养老金骗局:必须工作到 67 岁,但 50 岁以后就没人要你了。
Xpert 预发布版
语言选择 📢
发布日期:2026年4月24日 / 更新日期:2026年4月24日 – 作者:Konrad Wolfenstein
五十多岁被解雇:为什么自雇往往是唯一出路
人力资源多元化谎言:德国公司如何秘密淘汰50岁以上经验丰富的员工
尽管技能短缺,德国仍存在年龄歧视:德国是如何浪费其最重要的潜力的
工作到67岁——这是国家对公民的明确要求。然而,德国劳动力市场的现实却截然不同,而且远比这残酷得多。50岁以后失业的人往往面临重重困境。尽管技术工人严重短缺,企业也大力推行多元化,但许多公司仍然系统性地淘汰经验丰富的专业人士。其结果是,老年失业问题悄然蔓延,导致数十万人陷入经济困境,养老金制度形同虚设,并对经济造成灾难性后果。本文揭示了政治和商业的悖论式失败,揭露了许多人力资源部门的虚伪,并阐明了为什么勇敢地选择自主创业不仅是许多“银发族”的最后选择,而且往往是他们一生中最明智的决定。.
无声的淘汰:为什么德国正在浪费其最有经验的一代
德国期望其公民工作到67岁——与此同时,却几乎忽略了所有为这一期望提供现实基础的必要措施。任何在50岁以后失业的人都将面临德国劳动力市场最残酷的现实之一:社会期望人们工作到标准退休年龄与实际就业状况之间存在巨大鸿沟,以至于很难再称之为一个协调一致的体系。2025年3月,仅在55岁至65岁以下年龄段,就有约691,295人登记失业——尽管如此,或者或许正是因为养老金法规不再允许任何替代方案,这种情况依然存在。此前允许年长失业者免于接受工作安置的所谓“58岁规则”已被废除。自此,他们不得不重新进入劳动力市场——一个在结构上排斥他们的市场。.
将退休年龄提高到67岁在政治上被认为是应对人口结构变化和预期寿命延长的必要措施。其基本逻辑看似合理:寿命延长的人也必须缴纳更长时间的养老金,以防止现收现付制养老金体系崩溃。到2035年,大约四分之一的德国人口将达到或超过67岁的退休年龄。与此同时,预计到2035年,劳动年龄人口将减少400万至500万人。政治上的失误不在于方案本身,而在于未能落实必要的条件:任何想要延长工作年限的人都必须确保老年人确实有切实可行的机会工作到退休年龄。而这种保障在很大程度上仍然缺失。.
剩下的是一个史无前例的悖论:国家要求延长工作年限,企业却几乎不雇用50岁以上的人,而受影响的人则被置于困境。立法者和企业都没有真正承担起责任。相反,他们利用一些统计上难以察觉的缓冲措施——部分退休、扣除工资的提前退休以及悄悄提前退休——这些措施或许能改善失业率,但却给受影响的人带来长期的经济负担。在德国,约有60%的员工无法在原岗位上达到法定退休年龄。这并非无关紧要的小事——这是整个系统性承诺在统计上的失败。.
没有面孔的数字:老年人失业的无声流行病
德国联邦就业局公布的严峻数据显示,德国的失业率在政界鲜少被提及。2024年,德国平均失业率升至6%,2025年3月则为6.4%。老年劳动者的失业率结构性更高,更重要的是,老年失业者很可能长期处于失业状态。老年人失业几乎等同于长期失业。这并非主观臆断,而是劳动力市场研究人员多年来一直在记录的、有据可查的实证关联。.

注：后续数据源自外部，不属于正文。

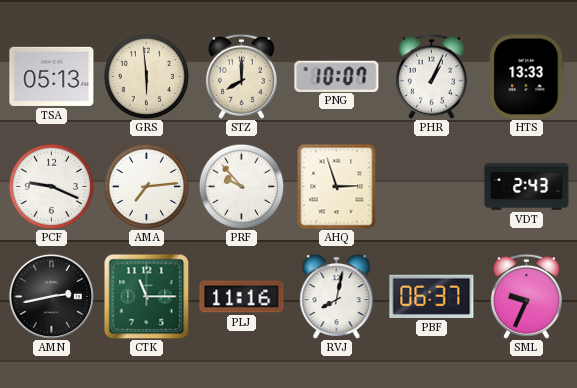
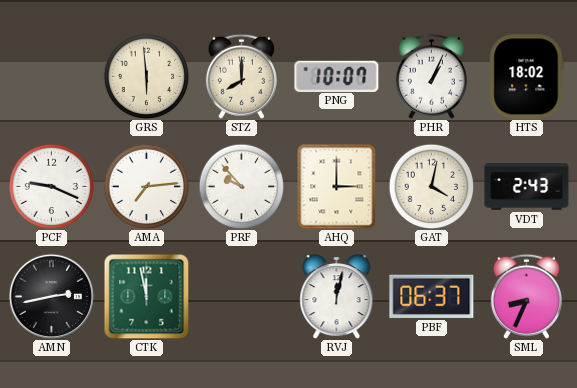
TSA: 05:13 -> none
HTS: 13:33 -> 18:02
AHQ: 2:57 -> 3:00
GAT: none -> 4:02
CTK: 11:15 -> 11:58
PLJ: 11:16 -> none
RVJ: 8:02 -> 12:02
SML: 9:34 -> 8:34
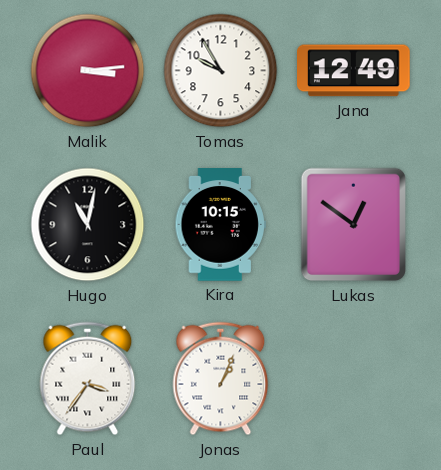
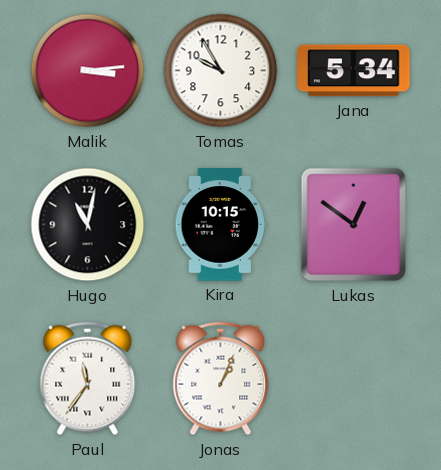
Jana: 12:49 -> 5:34
Paul: 3:36 -> 11:36
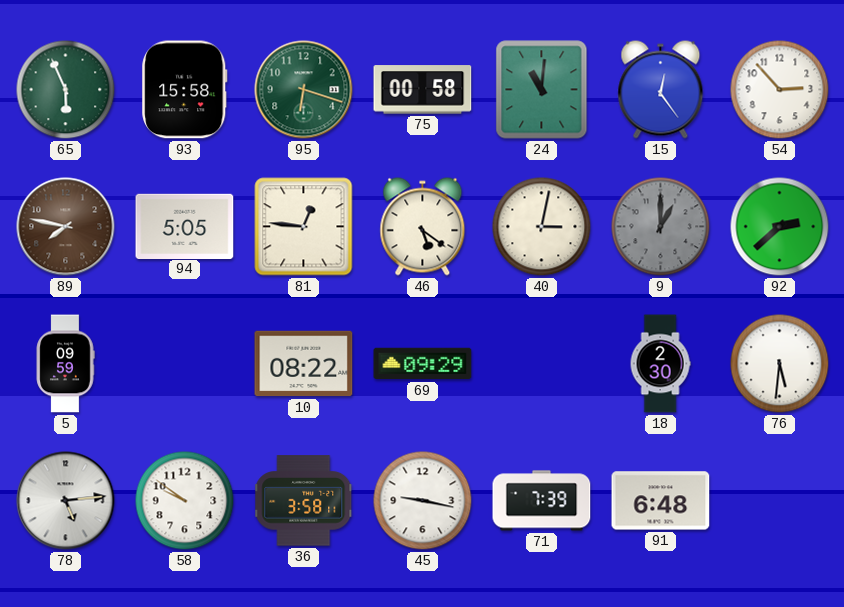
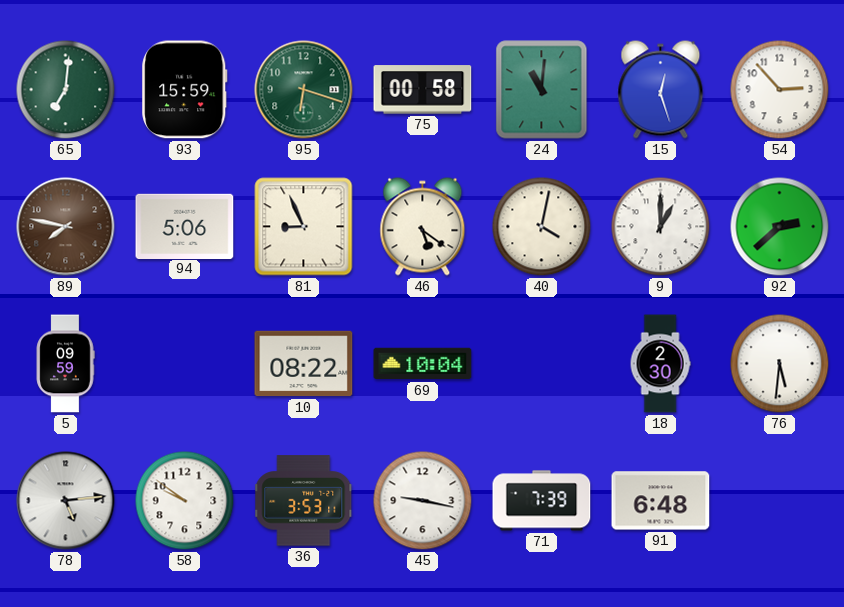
65: 5:56 -> 7:01
93: 15:58 -> 15:59
15: 12:24 -> 12:27
94: 5:05 -> 5:06
81: 12:46 -> 8:56
40: 3:02 -> 4:02
9 dial: grey -> white
69: 09:29 -> 10:04
36: 3:58 -> 3:53
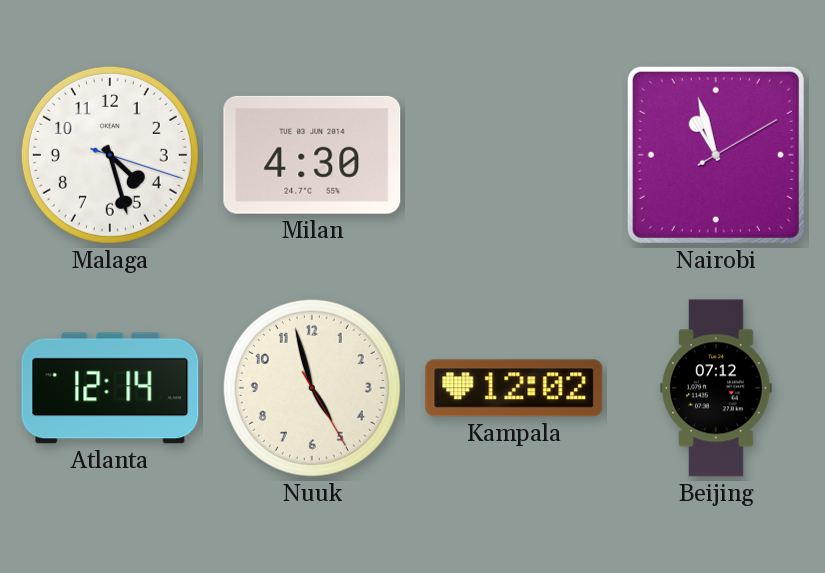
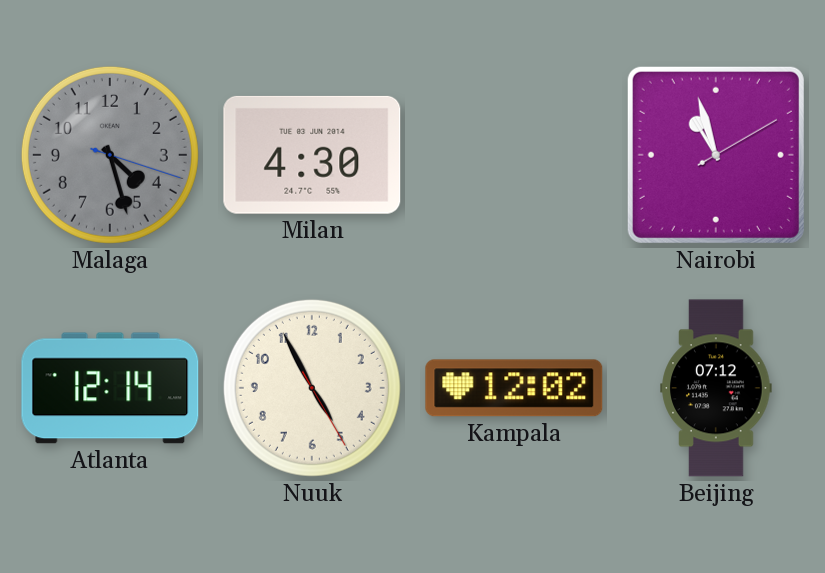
Malaga dial: white -> grey
Nuuk: 4:57 -> 4:55
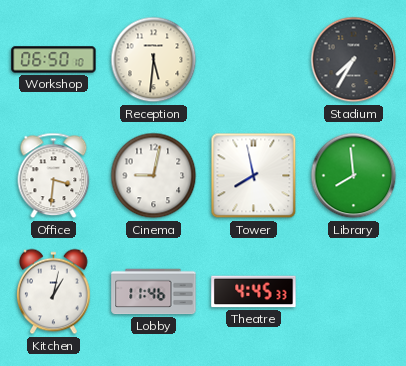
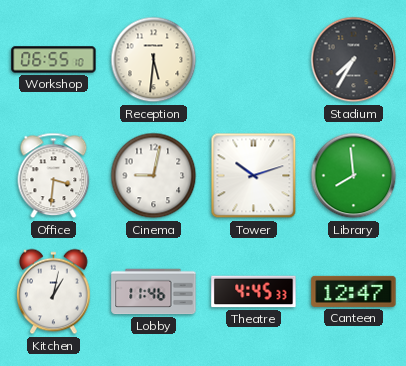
Workshop: 06:50 -> 06:55
Tower: 7:58 -> 10:12
Canteen: none -> 12:47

按年龄组划分的再就业率尤其发人深省。47至49岁人群中,约有80%的人在失业后的24个月内找到了需要缴纳社会保障金的工作,但57岁以上失业人群的这一比例要低得多。在58至60岁年龄组中,只有27%的失业女性能够重返职场。男性的情况稍好一些,但即使如此,这一比例也下降到了42%。这些数据令人担忧——并非因为它们出乎意料,而是因为这种情况早已为人所知,却几乎没有引发任何政治制裁。.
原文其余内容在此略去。